● DIRECTIONS FOR THIS TASK
Return each of the entries below word for word.

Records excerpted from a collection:
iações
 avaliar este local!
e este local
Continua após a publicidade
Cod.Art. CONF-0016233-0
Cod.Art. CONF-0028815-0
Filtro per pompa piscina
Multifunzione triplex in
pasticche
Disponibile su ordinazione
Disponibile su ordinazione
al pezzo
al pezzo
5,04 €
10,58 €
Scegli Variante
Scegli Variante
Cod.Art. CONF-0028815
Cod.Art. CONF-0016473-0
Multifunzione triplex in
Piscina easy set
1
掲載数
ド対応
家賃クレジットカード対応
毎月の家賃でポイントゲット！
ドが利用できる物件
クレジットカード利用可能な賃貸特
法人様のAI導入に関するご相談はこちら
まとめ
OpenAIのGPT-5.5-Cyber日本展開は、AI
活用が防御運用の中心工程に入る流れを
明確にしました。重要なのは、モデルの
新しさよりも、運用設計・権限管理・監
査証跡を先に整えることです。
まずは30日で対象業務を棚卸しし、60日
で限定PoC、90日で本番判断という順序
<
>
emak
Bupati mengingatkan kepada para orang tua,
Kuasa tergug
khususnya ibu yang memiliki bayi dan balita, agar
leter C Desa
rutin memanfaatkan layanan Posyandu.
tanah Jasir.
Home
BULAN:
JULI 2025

● OUTPUT OF THE EXERCISE
iações
 avaliar este local!
e este local
Continua após a publicidade
Cod.Art. CONF-0016233-0
Cod.Art. CONF-0028815-0
Filtro per pompa piscina
Multifunzione triplex in
pasticche
Disponibile su ordinazione
Disponibile su ordinazione
al pezzo
al pezzo
5,04 €
10,58 €
Scegli Variante
Scegli Variante
Cod.Art. CONF-0028815
Cod.Art. CONF-0016473-0
Multifunzione triplex in
Piscina easy set
1
掲載数
ド対応
家賃クレジットカード対応
毎月の家賃でポイントゲット！
ドが利用できる物件
クレジットカード利用可能な賃貸特
法人様のAI導入に関するご相談はこちら
まとめ
OpenAIのGPT-5.5-Cyber日本展開は、AI
活用が防御運用の中心工程に入る流れを
明確にしました。重要なのは、モデルの
新しさよりも、運用設計・権限管理・監
査証跡を先に整えることです。
まずは30日で対象業務を棚卸しし、60日
で限定PoC、90日で本番判断という順序
<
>
emak
Bupati mengingatkan kepada para orang tua,
Kuasa tergug
khususnya ibu yang memiliki bayi dan balita, agar
leter C Desa
rutin memanfaatkan layanan Posyandu.
tanah Jasir.
Home
BULAN:
JULI 2025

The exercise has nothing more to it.